CONFER GRACE
By MICHAEL PERKINS
NO ONE EVER INTENTIONALLY DESIGNS SOMETHING TO BE UGLY. There has never been an artist’s or architect’s rendering that shows a project, from a city park to a shopping mall, as anything but ideal. Drawings created to excite investors and planners are consistently festooned with bright, broad sidewalks, strolling families (with their dogs), and bowers of flowers. When you see a sign saying, “coming soon on this site”, it’s always a sunny day.
Of course, once the dedication ribbon is cut, reality intervenes. Neighborhoods rise and fall. Things wear out. The cool things that were to be built during “phase two” get un-funded. The dream of the possible becomes the dreariness of the actual.

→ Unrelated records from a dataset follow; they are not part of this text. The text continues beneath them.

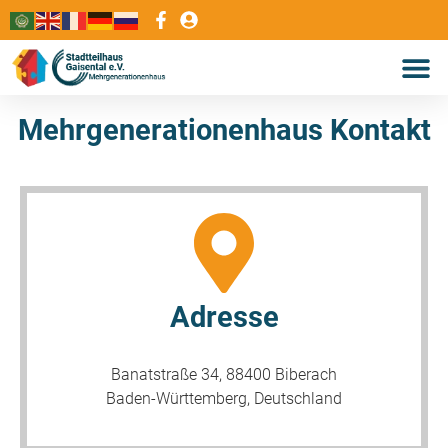
Mehrgenerationenhaus Kontakt
Adresse
Banatstraße 34, 88400 Biberach
Baden-Württemberg, Deutschland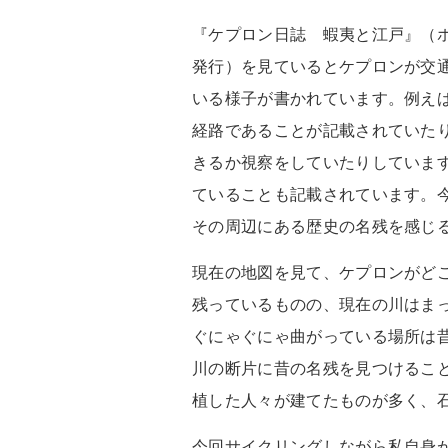
『ケプロン日誌 蝦夷と江戸』（ホ
発行）を見ているとケプロンが交
いる様子が書かれています。例え
経路であることが記載されていた
きるか視察をしていたりしていま
ていることも記載されています。
その周辺にある歴史の名残を感じ
現在の地図を見て、ケプロンがど
残っているものの、現在の川はま
ぐにゃぐにゃ曲がっている場所は
川の断片に昔の名残を見つけるこ
植した人々が建てたものが多く、
今回サイクリングしながら私自身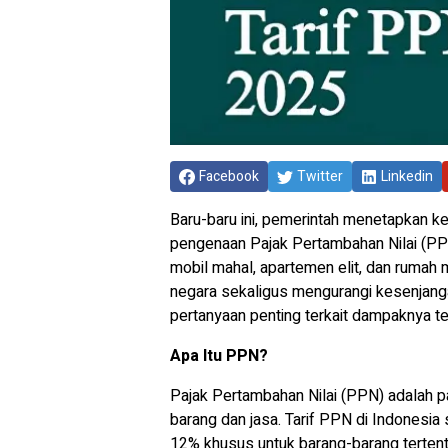
Facebook
Twitter
Linkedin
Baru-baru ini, pemerintah menetapkan keb
pengenaan Pajak Pertambahan Nilai (P
mobil mahal, apartemen elit, dan rumah
negara sekaligus mengurangi kesenjanga
pertanyaan penting terkait dampaknya te
Apa Itu PPN?
Pajak Pertambahan Nilai (PPN) adalah pa
barang dan jasa. Tarif PPN di Indonesia
12% khusus untuk barang-barang tertent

And photographers are there to measure the distance between those extremes.
Sadly, merely making images of what has gone wrong in modern life is almost a default for many shooters, and their predictably bleak work reflects that. Creating pictures of decay or failure is certainly easy, almost a cynical cop-out, as if seeing the ugliness in things is somehow more honest, more “authentic”. I can understand taking that bait. I have taken that bait. But I think photographers need to struggle to confer grace on things as well, to try to show how things might have worked out. Yes, there’s a lot of drama to be had in documenting what went wrong. But, at one point in the process, before the beginnings of things, people invested faith in what they were creating, a faith that said that things would be generally better Once This Thing Is Completed. Pictorially, trying to portray potential, especially wasted potential, is far tricker.
As to the image shown here, I’d like to say it was the result of some marvelous act of planning, but the fact is, the entire scene, bathed in the deep golds of dusk, was seen and seized in an instant. I remember being struck by the feeling that this kind of light was so miraculous that it could confer nobility on even a car wash in a shopworn neighborhood, and that a momentary break in the clouds had given the reds and yellows the hyper-saturated look of an old, slow film stock like Kodachrome. Again, all these impressions registered inside a few seconds, and I went for it. The result reminded me that, once, someone thought this car wash would at least be neat, or efficient, or attractive. Sometimes that dream is totally submerged in the crust of What Happened Later. But I feel compelled to search for it anyway, to confer grace on what the dreamers saw. After all, under the skin, we’re all in the same game.